= Task item =
Starting at the line that contains "<instances>...</instances> (empty list", quote each line exactly through the last line of the entries, both included.

Recorded data:
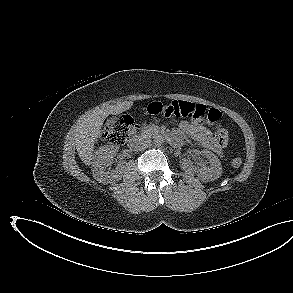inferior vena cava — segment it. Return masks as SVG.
Listing matches in <instances>:
<instances>
[{
  "label": "inferior vena cava",
  "mask_w": 293,
  "mask_h": 293,
  "mask_svg": "<svg viewBox=\"0 0 293 293\" xmlns=\"http://www.w3.org/2000/svg\"><path fill=\"white\" fill-rule=\"evenodd\" d=\"M152 141L150 139L139 138L134 146L136 151H142L151 146Z\"/></svg>",
  "instance_id": "obj_1"
}]
</instances>
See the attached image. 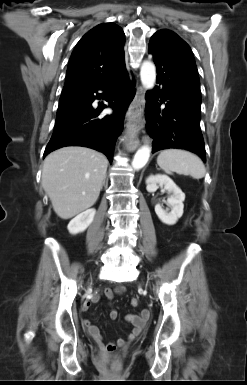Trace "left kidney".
I'll return each mask as SVG.
<instances>
[{
	"label": "left kidney",
	"mask_w": 247,
	"mask_h": 385,
	"mask_svg": "<svg viewBox=\"0 0 247 385\" xmlns=\"http://www.w3.org/2000/svg\"><path fill=\"white\" fill-rule=\"evenodd\" d=\"M146 189L148 192H155L159 186L171 194L167 199V204L170 206L171 211L167 212L162 208L160 204L155 206V212L158 218L167 225H174L178 219L183 215V201L185 200V194L182 190L173 182L171 178L166 175H150L146 179Z\"/></svg>",
	"instance_id": "1"
}]
</instances>
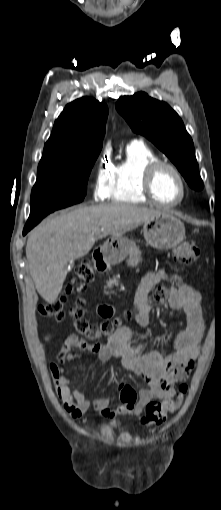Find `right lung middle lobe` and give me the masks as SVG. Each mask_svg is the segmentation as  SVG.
I'll use <instances>...</instances> for the list:
<instances>
[{"label":"right lung middle lobe","mask_w":221,"mask_h":510,"mask_svg":"<svg viewBox=\"0 0 221 510\" xmlns=\"http://www.w3.org/2000/svg\"><path fill=\"white\" fill-rule=\"evenodd\" d=\"M101 148L41 159L31 193V208L58 210L83 201L91 169Z\"/></svg>","instance_id":"1"}]
</instances>
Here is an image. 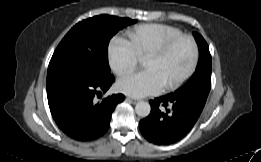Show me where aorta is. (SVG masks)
<instances>
[{
  "instance_id": "obj_1",
  "label": "aorta",
  "mask_w": 261,
  "mask_h": 162,
  "mask_svg": "<svg viewBox=\"0 0 261 162\" xmlns=\"http://www.w3.org/2000/svg\"><path fill=\"white\" fill-rule=\"evenodd\" d=\"M135 111L139 117L145 118L150 114L151 111L150 104L145 101H139L135 106Z\"/></svg>"
}]
</instances>
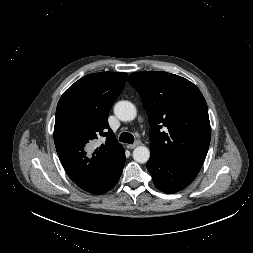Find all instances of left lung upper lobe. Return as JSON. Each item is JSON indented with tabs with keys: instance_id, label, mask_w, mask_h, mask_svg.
Wrapping results in <instances>:
<instances>
[{
	"instance_id": "obj_1",
	"label": "left lung upper lobe",
	"mask_w": 253,
	"mask_h": 253,
	"mask_svg": "<svg viewBox=\"0 0 253 253\" xmlns=\"http://www.w3.org/2000/svg\"><path fill=\"white\" fill-rule=\"evenodd\" d=\"M146 109L150 150L177 166L199 172L211 127L206 101L187 79L167 72H137L128 77Z\"/></svg>"
}]
</instances>
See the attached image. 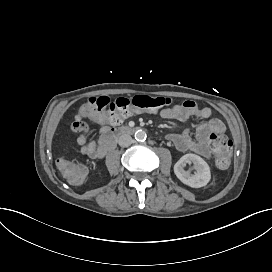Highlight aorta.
<instances>
[{
	"label": "aorta",
	"instance_id": "762f6f07",
	"mask_svg": "<svg viewBox=\"0 0 272 272\" xmlns=\"http://www.w3.org/2000/svg\"><path fill=\"white\" fill-rule=\"evenodd\" d=\"M136 141H144L147 138V134L143 130H137L134 134Z\"/></svg>",
	"mask_w": 272,
	"mask_h": 272
}]
</instances>
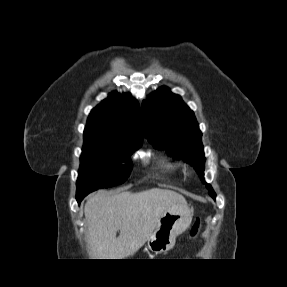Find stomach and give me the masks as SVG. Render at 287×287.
I'll return each mask as SVG.
<instances>
[{
	"instance_id": "1",
	"label": "stomach",
	"mask_w": 287,
	"mask_h": 287,
	"mask_svg": "<svg viewBox=\"0 0 287 287\" xmlns=\"http://www.w3.org/2000/svg\"><path fill=\"white\" fill-rule=\"evenodd\" d=\"M193 210L187 203L169 207L160 217L158 224L147 240L149 250L164 253L175 245L176 237L182 234L192 221Z\"/></svg>"
}]
</instances>
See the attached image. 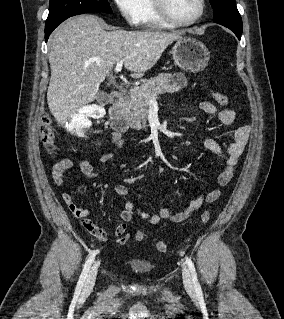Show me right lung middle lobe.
<instances>
[{
  "label": "right lung middle lobe",
  "instance_id": "1",
  "mask_svg": "<svg viewBox=\"0 0 284 319\" xmlns=\"http://www.w3.org/2000/svg\"><path fill=\"white\" fill-rule=\"evenodd\" d=\"M94 11L112 13L108 0H50L45 28L71 16Z\"/></svg>",
  "mask_w": 284,
  "mask_h": 319
}]
</instances>
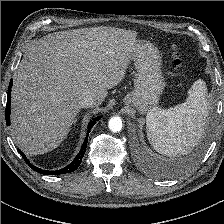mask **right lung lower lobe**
I'll return each mask as SVG.
<instances>
[{"label": "right lung lower lobe", "instance_id": "obj_1", "mask_svg": "<svg viewBox=\"0 0 224 224\" xmlns=\"http://www.w3.org/2000/svg\"><path fill=\"white\" fill-rule=\"evenodd\" d=\"M11 88H12V80L9 83V87H8V93H7V105H6V124L7 126L10 125V105H11ZM101 117H97L95 118L92 122L89 123L88 125V133L85 137V140L81 146V150L78 153V155L76 156V158L66 167L60 169V170H56V171H48V170H42L40 168L35 167L33 164H31L29 162V160L26 158V156L24 155V153H22L19 149V153L21 154V156L23 157V159L25 160V162L36 172L41 173V174H45V175H59V174H66V173H71L73 171H75L81 161L82 158L85 154L86 151V147H87V142H88V134L90 129L93 127V125L96 123V121H98Z\"/></svg>", "mask_w": 224, "mask_h": 224}]
</instances>
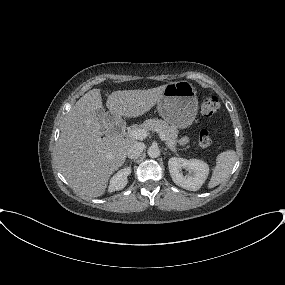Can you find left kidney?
<instances>
[{
    "mask_svg": "<svg viewBox=\"0 0 285 285\" xmlns=\"http://www.w3.org/2000/svg\"><path fill=\"white\" fill-rule=\"evenodd\" d=\"M169 172L173 182L190 191L201 188L209 174V165L198 159H184L172 157L168 161ZM182 169L189 171L190 175H184Z\"/></svg>",
    "mask_w": 285,
    "mask_h": 285,
    "instance_id": "1",
    "label": "left kidney"
}]
</instances>
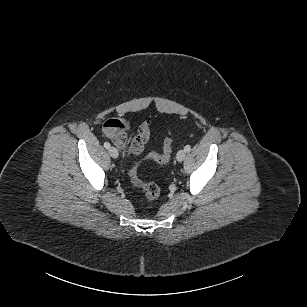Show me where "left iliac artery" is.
I'll return each mask as SVG.
<instances>
[{"label":"left iliac artery","mask_w":307,"mask_h":307,"mask_svg":"<svg viewBox=\"0 0 307 307\" xmlns=\"http://www.w3.org/2000/svg\"><path fill=\"white\" fill-rule=\"evenodd\" d=\"M184 150H185L186 152H189V151L191 150V146H190V145H186V146L184 147Z\"/></svg>","instance_id":"left-iliac-artery-1"}]
</instances>
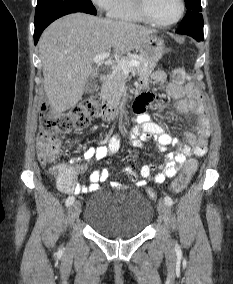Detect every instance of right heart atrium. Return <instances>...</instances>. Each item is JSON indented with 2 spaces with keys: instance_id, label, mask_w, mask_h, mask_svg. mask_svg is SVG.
Segmentation results:
<instances>
[{
  "instance_id": "d8ad5b80",
  "label": "right heart atrium",
  "mask_w": 233,
  "mask_h": 284,
  "mask_svg": "<svg viewBox=\"0 0 233 284\" xmlns=\"http://www.w3.org/2000/svg\"><path fill=\"white\" fill-rule=\"evenodd\" d=\"M92 3L100 10L106 11L108 10L112 0H91Z\"/></svg>"
}]
</instances>
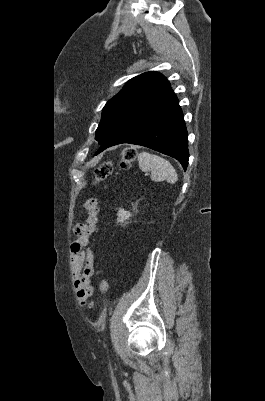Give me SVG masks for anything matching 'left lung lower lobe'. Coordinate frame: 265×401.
<instances>
[{
	"instance_id": "left-lung-lower-lobe-1",
	"label": "left lung lower lobe",
	"mask_w": 265,
	"mask_h": 401,
	"mask_svg": "<svg viewBox=\"0 0 265 401\" xmlns=\"http://www.w3.org/2000/svg\"><path fill=\"white\" fill-rule=\"evenodd\" d=\"M187 135L179 101L169 88L132 115L102 143L96 155L108 147L130 143L169 155L186 170L189 158Z\"/></svg>"
}]
</instances>
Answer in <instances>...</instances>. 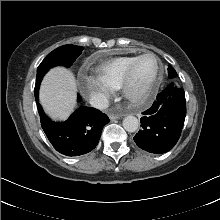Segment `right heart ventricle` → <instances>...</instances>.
<instances>
[{"mask_svg": "<svg viewBox=\"0 0 220 220\" xmlns=\"http://www.w3.org/2000/svg\"><path fill=\"white\" fill-rule=\"evenodd\" d=\"M136 58L137 55L115 57L98 65L95 71L100 78L117 89L121 87L128 67Z\"/></svg>", "mask_w": 220, "mask_h": 220, "instance_id": "1", "label": "right heart ventricle"}]
</instances>
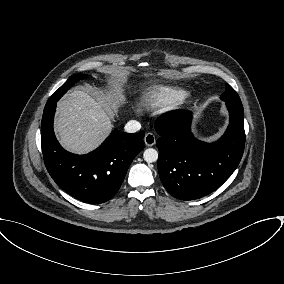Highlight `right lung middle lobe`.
Segmentation results:
<instances>
[{
  "label": "right lung middle lobe",
  "instance_id": "1",
  "mask_svg": "<svg viewBox=\"0 0 284 284\" xmlns=\"http://www.w3.org/2000/svg\"><path fill=\"white\" fill-rule=\"evenodd\" d=\"M85 77L86 75L83 74H74L70 76L68 80L57 91H55L53 95L48 99L45 107L51 105L53 102H57L60 99V97H62L63 94H65L74 83H76L79 80H82Z\"/></svg>",
  "mask_w": 284,
  "mask_h": 284
}]
</instances>
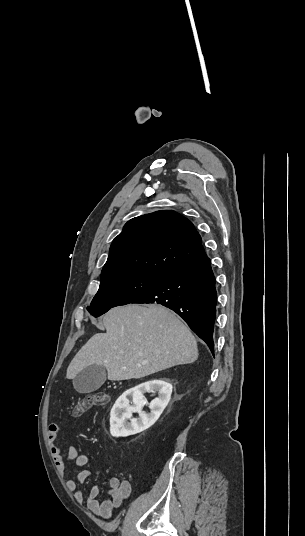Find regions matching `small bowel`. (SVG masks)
Listing matches in <instances>:
<instances>
[{
	"label": "small bowel",
	"instance_id": "small-bowel-1",
	"mask_svg": "<svg viewBox=\"0 0 305 536\" xmlns=\"http://www.w3.org/2000/svg\"><path fill=\"white\" fill-rule=\"evenodd\" d=\"M47 430L49 431L48 444L50 453L60 477L65 476L66 460L73 462L76 467H83L90 462L91 457L89 455L80 454L79 449L74 445L68 448L65 458L58 443L60 437L58 425H49ZM89 476L90 471L88 469H82L77 473L75 479H68L65 483L66 489L74 493V497L77 501L83 499V493L82 491L77 490V487L79 484H83ZM108 486L109 492L106 499L99 500V487L97 485L90 489L87 499L88 508L96 515L105 519L112 516L113 510L122 505V503L130 496L132 490L131 483L128 480H121L116 476L109 478Z\"/></svg>",
	"mask_w": 305,
	"mask_h": 536
}]
</instances>
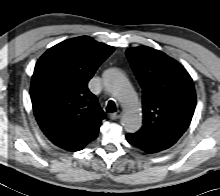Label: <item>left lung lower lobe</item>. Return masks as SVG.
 Returning a JSON list of instances; mask_svg holds the SVG:
<instances>
[{"label": "left lung lower lobe", "mask_w": 220, "mask_h": 196, "mask_svg": "<svg viewBox=\"0 0 220 196\" xmlns=\"http://www.w3.org/2000/svg\"><path fill=\"white\" fill-rule=\"evenodd\" d=\"M126 138L128 142L137 148L147 152V153H156L162 151V149L156 147L155 145L151 144L142 136L134 133V134H127Z\"/></svg>", "instance_id": "left-lung-lower-lobe-1"}]
</instances>
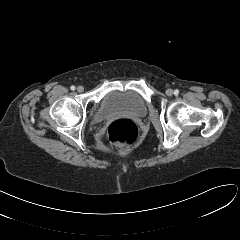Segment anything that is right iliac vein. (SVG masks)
Instances as JSON below:
<instances>
[{
    "label": "right iliac vein",
    "instance_id": "right-iliac-vein-1",
    "mask_svg": "<svg viewBox=\"0 0 240 240\" xmlns=\"http://www.w3.org/2000/svg\"><path fill=\"white\" fill-rule=\"evenodd\" d=\"M77 91H78L79 93L83 92V91H84V87H83V86H78V87H77Z\"/></svg>",
    "mask_w": 240,
    "mask_h": 240
}]
</instances>
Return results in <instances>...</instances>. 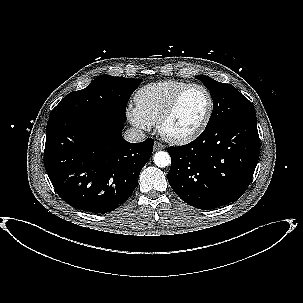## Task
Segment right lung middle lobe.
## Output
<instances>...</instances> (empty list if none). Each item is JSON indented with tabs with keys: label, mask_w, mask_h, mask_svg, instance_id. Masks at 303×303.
Returning a JSON list of instances; mask_svg holds the SVG:
<instances>
[{
	"label": "right lung middle lobe",
	"mask_w": 303,
	"mask_h": 303,
	"mask_svg": "<svg viewBox=\"0 0 303 303\" xmlns=\"http://www.w3.org/2000/svg\"><path fill=\"white\" fill-rule=\"evenodd\" d=\"M141 81L100 75L85 89L66 95L50 112L49 120L78 115H105L125 122L127 102Z\"/></svg>",
	"instance_id": "1"
}]
</instances>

= Exercise response =
<instances>...</instances> (empty list if none). Each item is JSON indented with tabs with keys: label, mask_w, mask_h, mask_svg, instance_id. Masks at 303×303.
Returning a JSON list of instances; mask_svg holds the SVG:
<instances>
[{
	"label": "right lung middle lobe",
	"mask_w": 303,
	"mask_h": 303,
	"mask_svg": "<svg viewBox=\"0 0 303 303\" xmlns=\"http://www.w3.org/2000/svg\"><path fill=\"white\" fill-rule=\"evenodd\" d=\"M141 81L100 75L85 89L66 95L50 112L49 120L78 115H105L125 122L127 102Z\"/></svg>",
	"instance_id": "1"
}]
</instances>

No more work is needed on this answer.